Collagen IV is the primary component of the vascular basement membrane, an integral part of the blood-brain-barrier that adds stability to blood vessels (Paulsson, 1992; Marchand et al., 2019). Levels of collagen IV assessed by immunolabeling appeared higher in the CMP-treated cohort vs. vehicle and WT for all three brain regions as shown in montage images (Figure 2A). In fact, detection of collagen IV in vehicle-treated animals was difficult, especially in the cortex and CA1 region of the hippocampus (Figure 2B). When quantified, CMP treatment increased collagen IV intensity in ApoE−/− mice by 175%, 170%, and 52% in cortex, CA1, and DG, respectively, relative to levels seen in the corresponding regions in vehicle animals (Figure 2C). Levels of collagen IV did not significantly differ between WT and vehicle-treated animals across all regions. These data support the idea that CMP enhances levels of basement membrane collagen IV, which may be beneficial for improving vascular integrity.

FIGURE 2

Figure 2. Collagen IV vascular labeling in the brain is increased after collagen mimetic peptide (CMP) treatment. (A) Representative montage of confocal images of collagen IV immunolabeling in the brain of vehicle-treated and CMP-treated ApoE−/− mice with wildtype (WT) shown for comparison. Scale bar = 500 μm. (B) Representative high-magnification confocal images of collagen IV immunolabeling in the cortex and CA1 and dentate gyrus (DG) areas of the hippocampus in vehicle-, CMP-treated, and WT mouse. (C) Quantification of collagen IV intensity (normalized to vehicle). CMP treatment significantly increased collagen IV intensity in all areas compared to vehicle (*p = 0.04, ****p < 0.0001), which was slightly less than WT (ns, p > 0.05). Two-way ANOVA Tukey’s multiple comparisons tests. n = 9 sections for CMP, seven for vehicle, and four for WT. Data presented as mean ± SEM. Scale = 30 μM.

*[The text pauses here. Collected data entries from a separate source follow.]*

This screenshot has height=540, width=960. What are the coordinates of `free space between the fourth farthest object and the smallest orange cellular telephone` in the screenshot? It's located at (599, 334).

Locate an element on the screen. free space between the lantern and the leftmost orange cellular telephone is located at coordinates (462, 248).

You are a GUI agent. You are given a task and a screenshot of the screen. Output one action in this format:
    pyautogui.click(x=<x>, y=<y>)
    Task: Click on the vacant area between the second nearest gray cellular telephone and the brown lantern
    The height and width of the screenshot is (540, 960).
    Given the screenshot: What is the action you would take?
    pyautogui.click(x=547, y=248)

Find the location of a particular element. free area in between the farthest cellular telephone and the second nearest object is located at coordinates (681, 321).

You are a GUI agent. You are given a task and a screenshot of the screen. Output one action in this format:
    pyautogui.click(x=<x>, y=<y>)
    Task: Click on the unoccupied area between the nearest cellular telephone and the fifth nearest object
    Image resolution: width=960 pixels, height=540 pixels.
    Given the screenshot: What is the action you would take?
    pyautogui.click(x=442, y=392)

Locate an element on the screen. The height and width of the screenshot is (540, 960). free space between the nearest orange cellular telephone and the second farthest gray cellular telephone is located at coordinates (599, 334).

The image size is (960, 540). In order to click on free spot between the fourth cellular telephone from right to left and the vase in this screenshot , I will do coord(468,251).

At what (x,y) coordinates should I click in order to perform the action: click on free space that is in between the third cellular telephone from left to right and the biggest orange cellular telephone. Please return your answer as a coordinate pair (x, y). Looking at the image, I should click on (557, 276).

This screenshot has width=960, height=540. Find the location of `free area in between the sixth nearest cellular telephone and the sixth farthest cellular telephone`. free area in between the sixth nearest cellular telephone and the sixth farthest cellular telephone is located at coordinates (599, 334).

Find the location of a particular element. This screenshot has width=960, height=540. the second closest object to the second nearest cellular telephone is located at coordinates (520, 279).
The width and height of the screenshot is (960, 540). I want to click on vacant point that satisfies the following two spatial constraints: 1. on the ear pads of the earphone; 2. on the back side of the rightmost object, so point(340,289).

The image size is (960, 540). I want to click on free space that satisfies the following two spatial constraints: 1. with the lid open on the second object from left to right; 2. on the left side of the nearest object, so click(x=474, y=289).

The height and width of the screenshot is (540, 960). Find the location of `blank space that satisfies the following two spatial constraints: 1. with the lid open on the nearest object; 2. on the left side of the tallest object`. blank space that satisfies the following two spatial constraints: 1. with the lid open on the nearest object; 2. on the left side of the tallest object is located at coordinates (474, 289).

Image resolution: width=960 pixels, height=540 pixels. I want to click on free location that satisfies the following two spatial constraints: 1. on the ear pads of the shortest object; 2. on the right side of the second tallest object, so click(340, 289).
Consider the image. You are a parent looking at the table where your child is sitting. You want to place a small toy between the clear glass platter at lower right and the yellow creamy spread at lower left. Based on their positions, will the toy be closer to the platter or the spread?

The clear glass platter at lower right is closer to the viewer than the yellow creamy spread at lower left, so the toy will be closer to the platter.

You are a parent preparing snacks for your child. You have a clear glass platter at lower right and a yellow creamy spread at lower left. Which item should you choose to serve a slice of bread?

3.3 CMP increases endothelial CD31

To further assess vascular structure and EC density, we immunolabeled brain sections against the endothelial cell adhesion glycoprotein CD31, an effective EC and vascular marker (Liu and Shi, 2012; Cheung et al., 2015; Cheung et al., 2020). CD31 labeling was more pronounced in ApoE−/− mice with CMP treatment compared to vehicle and WT mice in all brain regions, indicating improved vascular density (Figure 3). Consistent with this observation, the mean area of individual CD31+ vessel segments increased in all brain regions of CMP-treated ApoE−/− mice compared to vehicle (Figure 4; **p = 0.02, ****p < 0.001), and CD31+ area was increased beyond levels seen in WT cortex (*p = 0.03). Finally, CD31 label intensity averaged from measurements in individual vessel segments independent of their area increased in CMP-treated mice compared to vehicle and WT animals in all three brain regions *p = 0.01, **p = 0.007, **** < 0.0001).

FIGURE 3

Figure 3. CD31 vessel area and intensity in the brain is increased after collagen mimetic peptide (CMP) treatment. Representative confocal images of CD31 immunolabeling in the cortex, CA1 and dentate gyrus (DG) in vehicle, CMP, and wildtype (WT). Scale = 100 μM.

FIGURE 4

Figure 4. Quantification of CD31 area and intensity in cortex, CA1, and dentate gyrus (DG). (A) Mean area of CD31+ vessel segments decreased in vehicle animals compared to wildtype (WT) in cortex and CA1 (**p = 0.002; ****p < 0.0001), but not DG (ns, p = 0.06). With collagen mimetic peptide (CMP) treatment, CD31 area significantly increased in cortex, CA1, and DG regions relative to vehicle (**p = 0.03; ****p < 0.0001) and relative to WT in the cortex (*p = 0.03) while reaching WT levels in CA1 and DG. (B) Mean CD31 intensity in vessel segments (normalized to vehicle) was not changed between vehicle-treated and WT animals (p > 0.05). However, CMP increased CD31 intensity beyond vehicle-treated or WT in all brain regions (*p = 0.01; **p = 0.007; ****p < 0.0001). n ≥ 1,021 vessel segments for CMP, ≥ 1,208 for vehicle, and ≥ 642 for WT across nine, seven, and fiur sections, respectively. Two-way ANOVA Tukey’s multiple comparisons test for statistical analyses. Data presented as mean ± SEM.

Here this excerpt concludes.